Metric spaces $(X, d)$ are ubiquitous objects in mathematics and computer science that allow for capturing (pairwise) distance relationships $d(x, y)$ between points $x, y \in X$. Because of this, it is natural to ask what useful generalizations there are of metric spaces for capturing "$k$-wise distance relationships" $d(x_1, \ldots, x_k)$ among points $x_1, \ldots, x_k \in X$ for $k > 2$. To that end, G\"{a}hler (Math. Nachr., 1963) (and perhaps others even earlier) defined $k$-metric spaces, which generalize metric spaces, and most notably generalize the triangle inequality $d(x_1, x_2) \leq d(x_1, y) + d(y, x_2)$ to the "simplex inequality" $d(x_1, \ldots, x_k) \leq \sum_{i=1}^k d(x_1, \ldots, x_{i-1}, y, x_{i+1}, \ldots, x_k)$. (The definition holds for any fixed $k \geq 2$, and a $2$-metric space is just a (standard) metric space.) In this work, we introduce strong $k$-metric spaces, $k$-metric spaces that satisfy a topological condition stronger than the simplex inequality, which makes them "behave nicely." We also introduce coboundary $k$-metrics, which generalize $\ell_p$ metrics (and in fact all finite metric spaces induced by norms) and minimum bounding chain $k$-metrics, which generalize shortest path metrics (and capture all strong $k$-metrics). Using these definitions, we prove analogs of a number of fundamental results about embedding finite metric spaces including Fr\'{e}chet embedding (isometric embedding into $\ell_{\infty}$) and isometric embedding of all tree metrics into $\ell_1$. We also study relationships between families of (strong) $k$-metrics, and show that natural quantities, like simplex volume, are strong $k$-metrics.
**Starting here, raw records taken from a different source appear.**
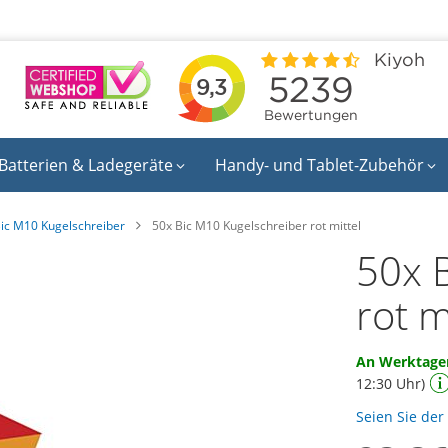
Batterien & Ladegeräte
Handy- und Tablet-Zubehör
ic M10 Kugelschreiber
50x Bic M10 Kugelschreiber rot mittel
50x 
rot m
An Werktagen
12:30 Uhr)
Seien Sie der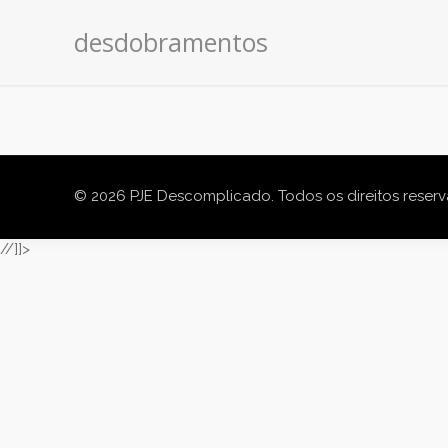
desdobramentos
© 2026 PJE Descomplicado. Todos os direitos reser
//]]>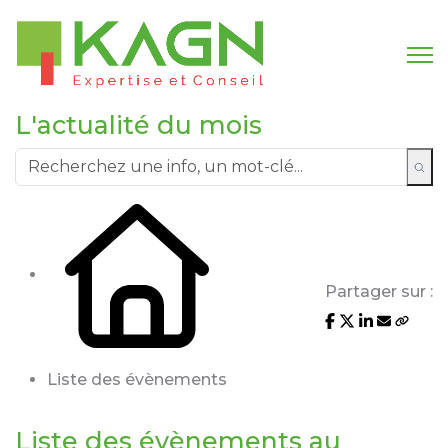
L'actualité du mois
Partager sur :
Liste des évènements
Liste des évènements au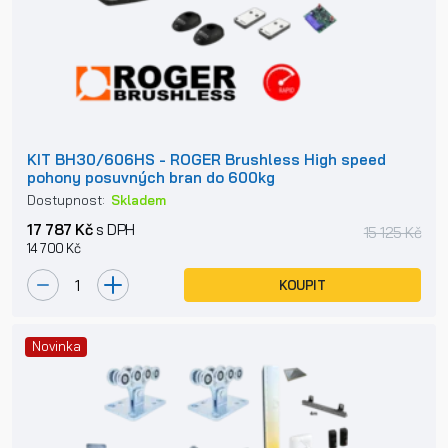
KIT BH30/606HS - ROGER Brushless High speed
pohony posuvných bran do 600kg
Dostupnost:
Skladem
17 787 Kč
s DPH
15 125 Kč
14 700 Kč
KOUPIT
Novinka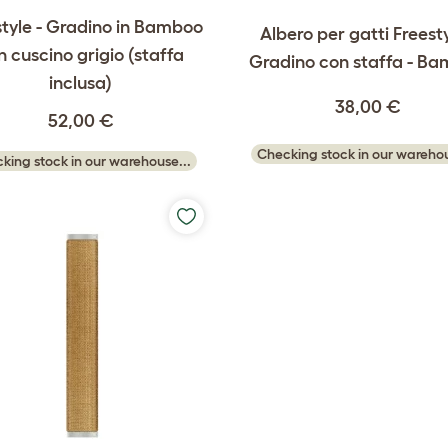
style - Gradino in Bamboo
Albero per gatti Freesty
n cuscino grigio (staffa
Gradino con staffa - B
inclusa)
38,00 €
52,00 €
Checking stock in our warehou
king stock in our warehouse...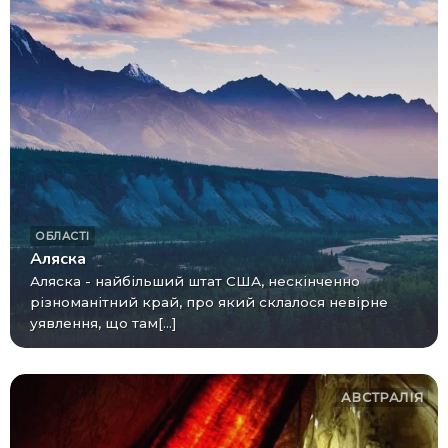
ОБЛАСТІ
Аляска
Аляска - найбільший штат США, нескінченно
різноманітний край, про який склалося невірне
уявлення, що там[...]
АВСТРАЛІЯ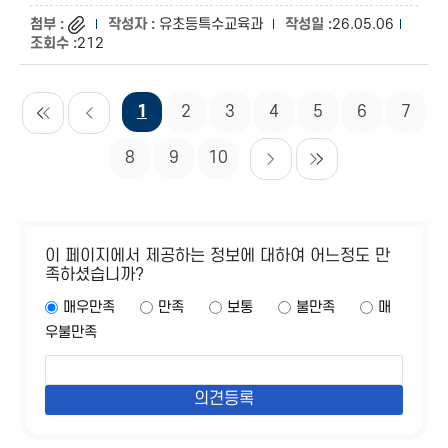
유초등특수교육과
26.05.06
212
1
2
3
4
5
6
7
8
9
10
이 페이지에서 제공하는 정보에 대하여 어느정도 만
족하셨습니까?
매우만족
만족
보통
불만족
매
우불만족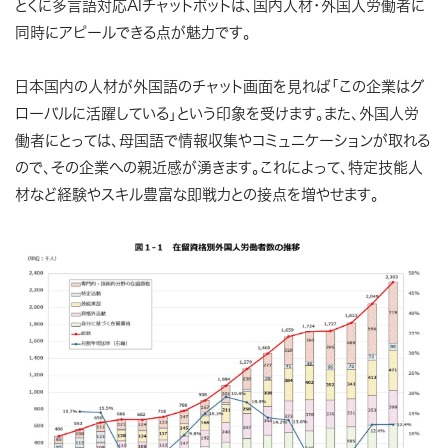
とくに多言語対応AIチャットボットは、国内人材・外国人労働者に
同時にアピールできる点が魅力です。
日本国内の人材が外国語のチャット画面を見れば「この企業はグ
ローバルに活躍している」という印象を受けます。また、外国人労
働者にとっては、母国語で情報収集やコミュニケーションが取れる
ので、その企業への親近感が湧きます。これによって、特定技能人
材など経験やスキル豊富な即戦力との接点を増やせます。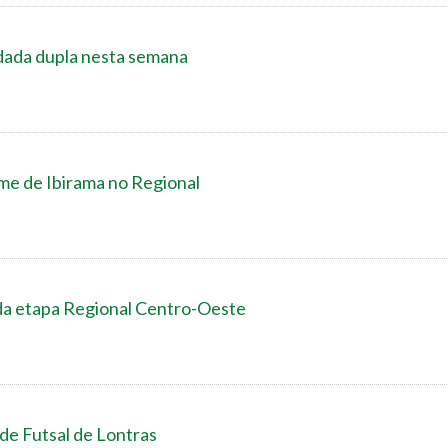
dada dupla nesta semana
ime de Ibirama no Regional
da etapa Regional Centro-Oeste
 de Futsal de Lontras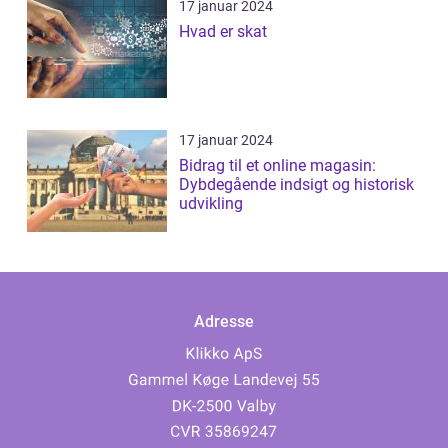
17 januar 2024
Hvad er skat
17 januar 2024
Bidrag til et online magasin:
Dybdegående indsigt og historisk
udvikling
Adresse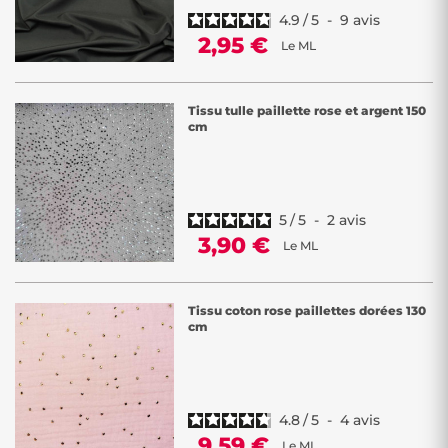
4.9
/
5
-
9
avis
2,95 €
Le ML
Tissu tulle paillette rose et argent 150
cm
5
/
5
-
2
avis
3,90 €
Le ML
Tissu coton rose paillettes dorées 130
cm
4.8
/
5
-
4
avis
9,59 €
Le ML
翻译：度量空间$(X, d)$是数学与计算机科学中普遍存在的对象，用于刻画点集$X$中任意两点$x, y \in X$之间的（成对）距离关系$d(x, y)$。由此自然产生的问题是：当$k > 2$时，是否存在度量空间的有用推广，用以捕捉点集$X$中$k$个点$x_1, \ldots, x_k \in X$之间的“$k$维距离关系”$d(x_1, \ldots, x_k)$？为此，Gähler (Math. Nachr., 1963)（或许更早也有其他学者）定义了$k$-度量空间，该空间推广了度量空间，特别是将三角不等式$d(x_1, x_2) \leq d(x_1, y) + d(y, x_2)$推广为“单纯形不等式”$d(x_1, \ldots, x_k) \leq \sum_{i=1}^k d(x_1, \ldots, x_{i-1}, y, x_{i+1}, \ldots, x_k)$。（该定义适用于任意固定的$k \geq 2$，且$2$-度量空间即为（标准）度量空间。）本文引入了强$k$-度量空间，这类$k$-度量空间满足比单纯形不等式更强的拓扑条件，从而具有“良好性质”。我们还引入了上边缘$k$-度量（推广了$\ell_p$度量及所有范数诱导的有限度量空间）与最小边界链$k$-度量（推广了最短路径度量且能刻画所有强$k$-度量）。利用这些定义，我们证明了有限度量空间嵌入的若干基本结果的类比版本，包括Fr échet嵌入（等距嵌入$\ell_{\infty}$）及所有树度量等距嵌入$\ell_1$。此外，我们研究了（强）$k$-度量族之间的关系，并证明单纯形体积等自然量是强$k$-度量。